= Beginning of Section =
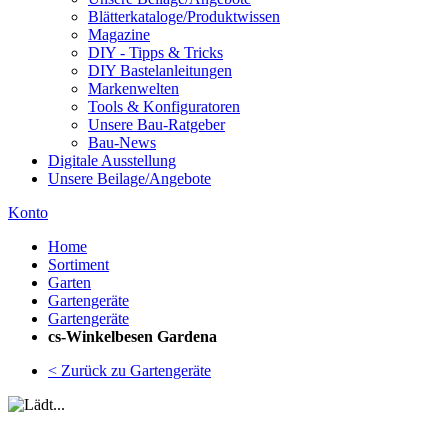
Blätterkataloge/Produktwissen
Magazine
DIY - Tipps & Tricks
DIY Bastelanleitungen
Markenwelten
Tools & Konfiguratoren
Unsere Bau-Ratgeber
Bau-News
Digitale Ausstellung
Unsere Beilage/Angebote
Konto
Home
Sortiment
Garten
Gartengeräte
Gartengeräte
cs-Winkelbesen Gardena
< Zurück zu Gartengeräte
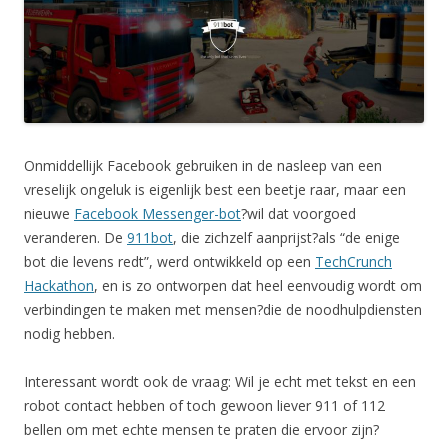
Onmiddellijk Facebook gebruiken in de nasleep van een
vreselijk ongeluk is eigenlijk best een beetje raar, maar een
nieuwe
Facebook Messenger-bot
?wil dat voorgoed
veranderen. De
911bot
, die zichzelf aanprijst?als “de enige
bot die levens redt”, werd ontwikkeld op een
TechCrunch
Hackathon
, en is zo ontworpen dat heel eenvoudig wordt om
verbindingen te maken met mensen?die de noodhulpdiensten
nodig hebben.
Interessant wordt ook de vraag: Wil je echt met tekst en een
robot contact hebben of toch gewoon liever 911 of 112
bellen om met echte mensen te praten die ervoor zijn?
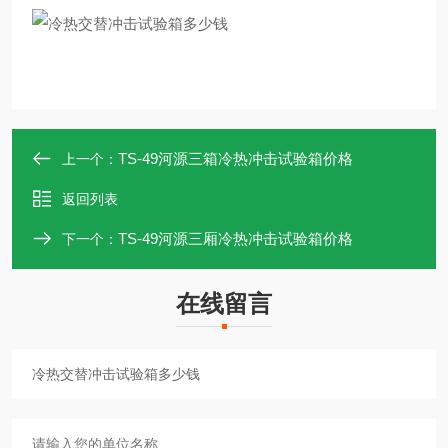
TS-49河源三箱冷热冲击试验箱价格
上一个：
返回列表
TS-49河源三厢冷热冲击试验箱价格
下一个：
在线留言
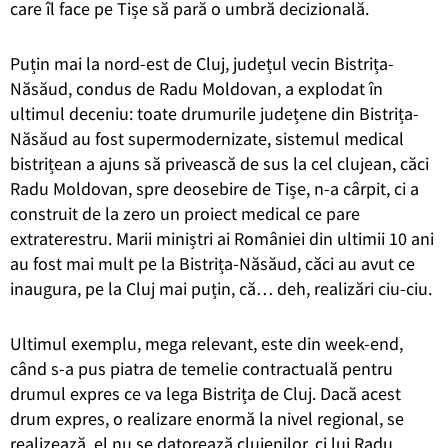
care îl face pe Tișe să pară o umbră decizională.
Puțin mai la nord-est de Cluj, județul vecin Bistrița-
Năsăud, condus de Radu Moldovan, a explodat în
ultimul deceniu: toate drumurile județene din Bistrița-
Năsăud au fost supermodernizate, sistemul medical
bistrițean a ajuns să privească de sus la cel clujean, căci
Radu Moldovan, spre deosebire de Tișe, n-a cârpit, ci a
construit de la zero un proiect medical ce pare
extraterestru. Marii miniștri ai României din ultimii 10 ani
au fost mai mult pe la Bistrița-Năsăud, căci au avut ce
inaugura, pe la Cluj mai puțin, că… deh, realizări ciu-ciu.
Ultimul exemplu, mega relevant, este din week-end,
când s-a pus piatra de temelie contractuală pentru
drumul expres ce va lega Bistrița de Cluj. Dacă acest
drum expres, o realizare enormă la nivel regional, se
realizează, el nu se datorează clujenilor, ci lui Radu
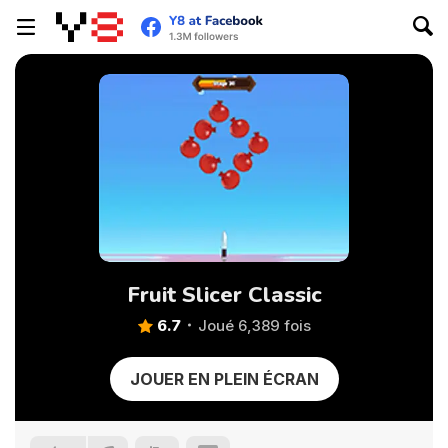
Fruit Slicer Classic
6.7
Joué 6,389 fois
JOUER EN PLEIN ÉCRAN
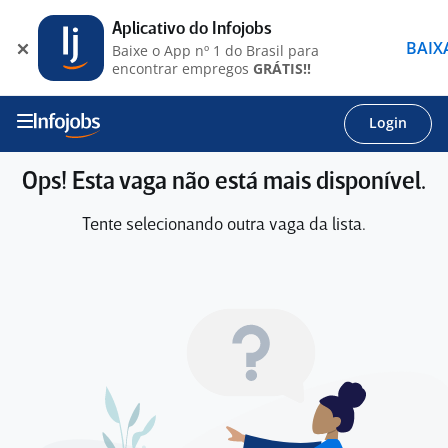
Aplicativo do Infojobs
BAIX
Baixe o App nº 1 do Brasil para
encontrar empregos
GRÁTIS!!
Login
Ops! Esta vaga não está mais disponível.
Tente selecionando outra vaga da lista.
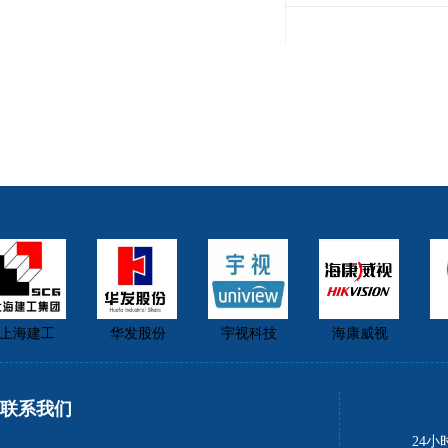
海建工
华发股份
宇视科技
海康威视
联系我们
24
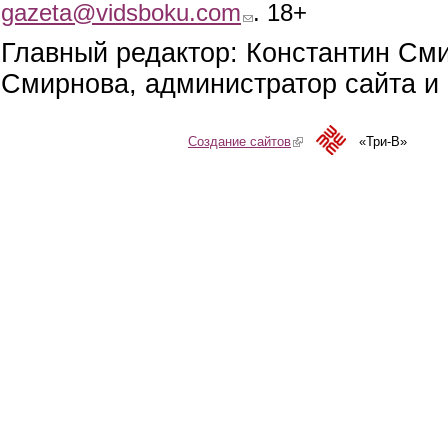
gazeta@vidsboku.com
(link sends e-mail)
. 18+
Главный редактор: Константин См
Смирнова, администратор сайта и 
Создание сайтов
(link is external)
«Три-В»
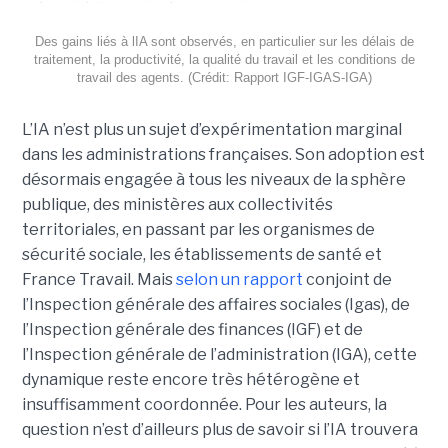
Des gains liés à lIA sont observés, en particulier sur les délais de
traitement, la productivité, la qualité du travail et les conditions de
travail des agents. (Crédit: Rapport IGF-IGAS-IGA)
L’IA n’est plus un sujet d’expérimentation marginal
dans les administrations françaises. Son adoption est
désormais engagée à tous les niveaux de la sphère
publique, des ministères aux collectivités
territoriales, en passant par les organismes de
sécurité sociale, les établissements de santé et
France Travail. Mais
selon un rapport
conjoint de
l’Inspection générale des affaires sociales (Igas), de
l’Inspection générale des finances (IGF) et de
l’Inspection générale de l’administration (IGA), cette
dynamique reste encore très hétérogène et
insuffisamment coordonnée. Pour les auteurs, la
question n’est d’ailleurs plus de savoir si l’IA trouvera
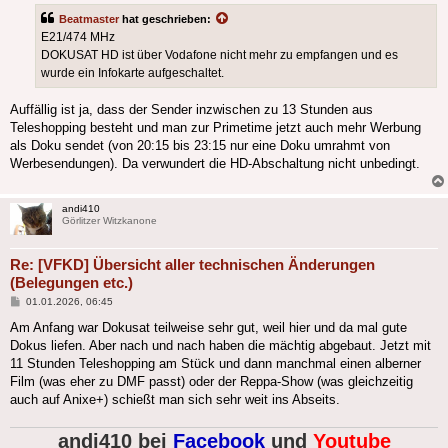
Beatmaster
hat geschrieben:
E21/474 MHz
DOKUSAT HD ist über Vodafone nicht mehr zu empfangen und es
wurde ein Infokarte aufgeschaltet.
Auffällig ist ja, dass der Sender inzwischen zu 13 Stunden aus
Teleshopping besteht und man zur Primetime jetzt auch mehr Werbung
als Doku sendet (von 20:15 bis 23:15 nur eine Doku umrahmt von
Werbesendungen). Da verwundert die HD-Abschaltung nicht unbedingt.
andi410
Görlitzer Witzkanone
Re: [VFKD] Übersicht aller technischen Änderungen
(Belegungen etc.)
Beitrag
01.01.2026, 06:45
Am Anfang war Dokusat teilweise sehr gut, weil hier und da mal gute
Dokus liefen. Aber nach und nach haben die mächtig abgebaut. Jetzt mit
11 Stunden Teleshopping am Stück und dann manchmal einen alberner
Film (was eher zu DMF passt) oder der Reppa-Show (was gleichzeitig
auch auf Anixe+) schießt man sich sehr weit ins Abseits.
andi410 bei
Facebook
und
Youtube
= End of Section =
**WHAT THIS TASK INVOLVES:**
From the first line to the last, set down the data exactly, without the pictures.

**EXERCISE ANSWER:**
Blätterkataloge/Produktwissen
Magazine
DIY - Tipps & Tricks
DIY Bastelanleitungen
Markenwelten
Tools & Konfiguratoren
Unsere Bau-Ratgeber
Bau-News
Digitale Ausstellung
Unsere Beilage/Angebote
Konto
Home
Sortiment
Garten
Gartengeräte
Gartengeräte
cs-Winkelbesen Gardena
< Zurück zu Gartengeräte
Onmiddellijk Facebook gebruiken in de nasleep van een
vreselijk ongeluk is eigenlijk best een beetje raar, maar een
nieuwe
Facebook Messenger-bot
?wil dat voorgoed
veranderen. De
911bot
, die zichzelf aanprijst?als “de enige
bot die levens redt”, werd ontwikkeld op een
TechCrunch
Hackathon
, en is zo ontworpen dat heel eenvoudig wordt om
verbindingen te maken met mensen?die de noodhulpdiensten
nodig hebben.
Interessant wordt ook de vraag: Wil je echt met tekst en een
robot contact hebben of toch gewoon liever 911 of 112
bellen om met echte mensen te praten die ervoor zijn?
TS-49河源三箱冷热冲击试验箱价格
上一个：
返回列表
TS-49河源三厢冷热冲击试验箱价格
下一个：
在线留言
care îl face pe Tișe să pară o umbră decizională.
Puțin mai la nord-est de Cluj, județul vecin Bistrița-
Năsăud, condus de Radu Moldovan, a explodat în
ultimul deceniu: toate drumurile județene din Bistrița-
Năsăud au fost supermodernizate, sistemul medical
bistrițean a ajuns să privească de sus la cel clujean, căci
Radu Moldovan, spre deosebire de Tișe, n-a cârpit, ci a
construit de la zero un proiect medical ce pare
extraterestru. Marii miniștri ai României din ultimii 10 ani
au fost mai mult pe la Bistrița-Năsăud, căci au avut ce
inaugura, pe la Cluj mai puțin, că… deh, realizări ciu-ciu.
Ultimul exemplu, mega relevant, este din week-end,
când s-a pus piatra de temelie contractuală pentru
drumul expres ce va lega Bistrița de Cluj. Dacă acest
drum expres, o realizare enormă la nivel regional, se
realizează, el nu se datorează clujenilor, ci lui Radu
Fruit Slicer Classic
6.7
Joué 6,389 fois
JOUER EN PLEIN ÉCRAN
Aplicativo do Infojobs
BAIX
Baixe o App nº 1 do Brasil para
encontrar empregos
GRÁTIS!!
Login
Ops! Esta vaga não está mais disponível.
Tente selecionando outra vaga da lista.
海建工
华发股份
宇视科技
海康威视
联系我们
24
gazeta@vidsboku.com
(link sends e-mail)
. 18+
Главный редактор: Константин См
Смирнова, администратор сайта и 
Создание сайтов
(link is external)
«Три-В»
Des gains liés à lIA sont observés, en particulier sur les délais de
traitement, la productivité, la qualité du travail et les conditions de
travail des agents. (Crédit: Rapport IGF-IGAS-IGA)
L’IA n’est plus un sujet d’expérimentation marginal
dans les administrations françaises. Son adoption est
désormais engagée à tous les niveaux de la sphère
publique, des ministères aux collectivités
territoriales, en passant par les organismes de
sécurité sociale, les établissements de santé et
France Travail. Mais
selon un rapport
conjoint de
l’Inspection générale des affaires sociales (Igas), de
l’Inspection générale des finances (IGF) et de
l’Inspection générale de l’administration (IGA), cette
dynamique reste encore très hétérogène et
insuffisamment coordonnée. Pour les auteurs, la
question n’est d’ailleurs plus de savoir si l’IA trouvera
Beatmaster
hat geschrieben:
E21/474 MHz
DOKUSAT HD ist über Vodafone nicht mehr zu empfangen und es
wurde ein Infokarte aufgeschaltet.
Auffällig ist ja, dass der Sender inzwischen zu 13 Stunden aus
Teleshopping besteht und man zur Primetime jetzt auch mehr Werbung
als Doku sendet (von 20:15 bis 23:15 nur eine Doku umrahmt von
Werbesendungen). Da verwundert die HD-Abschaltung nicht unbedingt.
andi410
Görlitzer Witzkanone
Re: [VFKD] Übersicht aller technischen Änderungen
(Belegungen etc.)
Beitrag
01.01.2026, 06:45
Am Anfang war Dokusat teilweise sehr gut, weil hier und da mal gute
Dokus liefen. Aber nach und nach haben die mächtig abgebaut. Jetzt mit
11 Stunden Teleshopping am Stück und dann manchmal einen alberner
Film (was eher zu DMF passt) oder der Reppa-Show (was gleichzeitig
auch auf Anixe+) schießt man sich sehr weit ins Abseits.
andi410 bei
Facebook
und
Youtube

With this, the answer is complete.